Theodore Hodapp, American Physical Society

Dr. Theodore Hodapp is the Director of Education and Diversity for the American Physical Society (APS) in College Park, Maryland.  The American Physical Society is the largest professional society representing physicists in the United States, publishing the most significant international journals in physics, and facilitating programs to represent physicists and their interests.  The APS Department of Education and Diversity (www.aps.org/programs) runs programs that advocate issues relevant to minorities and women, and in areas of education and careers.  Ted is also Principal Investigator of a large NSF and APS-funded national effort, the Physics Teacher Education Coalition (www.PhysTEC.org), which seeks to improve the quality and quantity of physics and physical science K-12 teachers.   Before coming to the APS, Dr. Hodapp served as Program Director in the National Science Foundation's Division of Undergraduate Education, working with programs in curriculum development and implementation, teacher preparation, scholarships, and the National Science Digital Library (he is currently co-PI on the ComPADRE digital library project, www.compadre.org, that is collecting physics education materials throughout the country).  Prior to coming to the NSF, Ted was professor and chair of the Hamline University Physics Department in St. Paul, Minnesota.  He recently served as chair of the Physics and Astronomy Division of the Council on Undergraduate Research (www.cur.org).  His research interests include laser cooling, optical modeling, and physics education research.

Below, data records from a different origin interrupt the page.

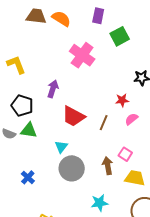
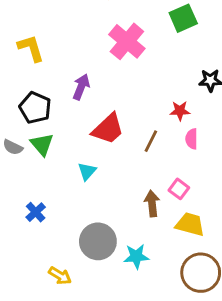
red trapezoid: (73, 116) -> (108, 129), turned -75
pink semicircle: (132, 119) -> (192, 139), turned -56
green triangle: (29, 130) -> (42, 144), turned 36
gray circle: (72, 168) -> (98, 241), moved

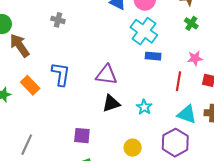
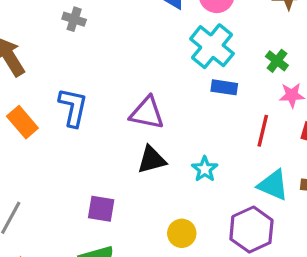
green cross: (191, 23) -> (277, 61), moved

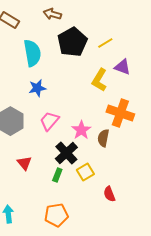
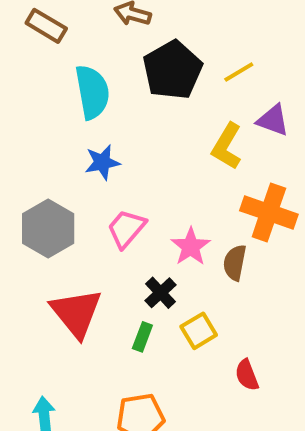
black cross: (66, 153) -> (161, 293), size x0.7
red triangle: (24, 163) -> (76, 313), size x1.8

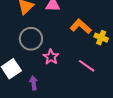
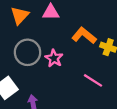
pink star: (51, 57) -> (54, 58), moved

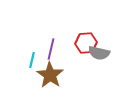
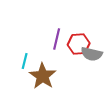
purple line: (51, 49) -> (57, 39), moved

Bert Holmes, National Science Foundation

Bert Holmes received his Ph.D. in physical chemistry from Kansas State University in 1976 following a B.A. in mathematics, a B.S. in chemistry and a minor in physics from The College of Emporia, where he was valedictorian of the class of 1970. Bert's academic career began at Ohio Northern University in 1975 and he was tenured in 1982. The following year Bert moved to Lyon College to become the first W.C. Brown, Sr. Distinguished Professor of Chemistry and Director of the Math and Natural Sciences Division. Bert's philosophy on the role of undergraduate research in the education of young scientists can be found in a 1987 article in the Council of Undergraduate Research Quarterly, Vol. 8, pp. 62. Bert is co-author of the CUR booklet "How to Get Started in Research at Undergraduate Institutions" that is now in its second edition. His primary research interests are in understanding the reaction mechanisms for both unimolecular and bimolecular processes and measuring/calculating rate constants for halocarbons that are being considered as replacement compounds for CFCs and that are also greenhouse gases.  He has been awarded six NSF-CSIP/ILIP/CCLI grants for curriculum improvement, six Outstanding Teaching Awards, and numerous research grants from Research Corporation, ACS-PRF, NASA and the Camille and Henry Dreyfus Foundation grants. He has had 18 consecutive years of funding for his research from the NSF and he has generated $3 million in external support. His current NSF research grant is for $271,000 and runs from 2007-2010. In 1992, Bert received the prestigious Chemical Manufacturers Association Catalyst Award for outstanding achievement in promoting undergraduate chemical education. Since 1998, Bert has been at the University of North Carolina at Asheville where was appointed as the first Philip G. Carson Distinguished Chair of Science.  In 2008, he became a rotator at the National Science Foundation where he works on the Noyce, STEP, CCLI and S-STEM Programs.

Michael Marder, University of Texas at Austin

Michael Marder is Professor of Physics, Associate Dean for Science and Mathematics Education, and Co-Director of UTeach at The University of Texas at Austin. His research focuses on mechanical properties of solids, particularly brittle fracture. He is a member of the Center for Nonlinear Dynamics, long a leading group studying complex nonlinear phenomena. He is the author of the graduate text Condensed Matter Physics, and working on a second edition. He has co-directed the secondary teacher preparation program UTeach at UT Austin since its first year. He also directs programs to help improve undergraduate instruction at UT Austin, and to increase access of under-represented K-12 students to careers involving science and mathematics.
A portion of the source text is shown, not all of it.